En effet, depuis 1945, le modèle des rapports entre État et associations de jeunesse et d’éducation populaire s’est basé sur une relation historiquement étroite et constitutive – même si ambivalente et non linéaire – de reconnaissance du rôle associatif de formation critique des citoyen·nes dans l’exercice démocratique. Depuis les années 1980, ce consensus est exposé à des mises à l’épreuve majeures qui viennent déconstruire progressivement la logique de confiance qui prévalait.
La place historique du projet politique émancipateur de l’éducation populaire dans l’appareil d’État « Jeunesse et sports »
L’éducation populaire en tant que politique publique d’État est restée en France assez clandestine.
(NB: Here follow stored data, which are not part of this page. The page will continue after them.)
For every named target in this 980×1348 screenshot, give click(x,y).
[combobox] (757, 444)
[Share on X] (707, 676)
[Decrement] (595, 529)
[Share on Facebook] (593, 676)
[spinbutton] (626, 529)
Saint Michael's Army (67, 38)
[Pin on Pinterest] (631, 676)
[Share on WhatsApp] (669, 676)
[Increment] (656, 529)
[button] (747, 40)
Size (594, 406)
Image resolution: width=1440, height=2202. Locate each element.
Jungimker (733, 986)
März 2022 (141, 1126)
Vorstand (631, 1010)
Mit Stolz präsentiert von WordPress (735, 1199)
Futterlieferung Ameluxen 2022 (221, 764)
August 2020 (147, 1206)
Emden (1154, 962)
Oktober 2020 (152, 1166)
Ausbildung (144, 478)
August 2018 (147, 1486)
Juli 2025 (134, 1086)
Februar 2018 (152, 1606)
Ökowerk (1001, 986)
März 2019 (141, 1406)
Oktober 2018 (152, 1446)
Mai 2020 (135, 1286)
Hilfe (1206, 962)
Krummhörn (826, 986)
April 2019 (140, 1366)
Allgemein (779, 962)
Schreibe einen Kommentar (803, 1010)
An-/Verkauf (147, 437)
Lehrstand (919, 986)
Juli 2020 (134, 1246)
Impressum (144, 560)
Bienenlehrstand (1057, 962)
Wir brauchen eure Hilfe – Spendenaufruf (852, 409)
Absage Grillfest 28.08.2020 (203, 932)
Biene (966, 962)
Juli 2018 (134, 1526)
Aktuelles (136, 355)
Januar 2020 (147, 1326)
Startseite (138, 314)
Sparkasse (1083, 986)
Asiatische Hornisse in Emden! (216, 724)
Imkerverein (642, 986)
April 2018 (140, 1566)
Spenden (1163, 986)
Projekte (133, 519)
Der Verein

Deux périodes institutionnelles ont cependant plus particulièrement formalisé un rôle de formation critique et démocratique associé à l’éducation populaire dans l’appareil d’État, qui débutent, l’une en 1944, et l’autre en 1998.
En 1944, l’ambition politique qui préside au sein de la Direction de la culture populaire et des mouvements de jeunesse, rattachée au ministère de l’Éducation nationale, est une conception humaniste de l’engagement au service du développement d’une conscience critique des jeunes et des adultes, pour un service public et civil de l’éducation populaire : « un nouveau mouvement qui ne se recommandait, lui, que du respect des esprits et de la liberté critique27 ».
Le mouvement d’institutionnalisation de l’éducation populaire en lien avec l’État s’établit ainsi progressivement autour d’un consensus républicain qui lui reconnaît de favoriser l’accès au savoir et à la culture pour que des citoyen·nes réputé·es capables puissent s’exercer démocratiquement28.
Entre 1998 et 2001, Marie-George Buffet, alors ministre de la Jeunesse et des Sports, réactive et réactualise cette définition d’un projet politique émancipateur de l’éducation populaire en lançant une démarche d’« offre publique de réflexion sur l’avenir de l’éducation populaire comme travail de la culture dans la transformation sociale29 ».
Si la notion d’éducation populaire est de retour dans les discours depuis le milieu des années 1990, sa finalité démocratique, émancipatrice et nécessairement critique, elle, n’est toujours pas précisément déclinée et soutenue par une politique publique explicite à son égard. Bien au contraire, les mouvements successifs de réforme de l’État liés à l’introduction du nouveau management public, et le récent changement de doctrine à l’égard des associations – avec l’introduction du contrat d’engagement républicain dans le cadre de la loi du 24 août 202130 « confortant le respect des principes de la République » – viennent contredire substantiellement le consensus sur lequel s’étaient bâties les relations entre l’État et les acteurs et actrices de jeunesse et d’éducation populaire depuis 1945.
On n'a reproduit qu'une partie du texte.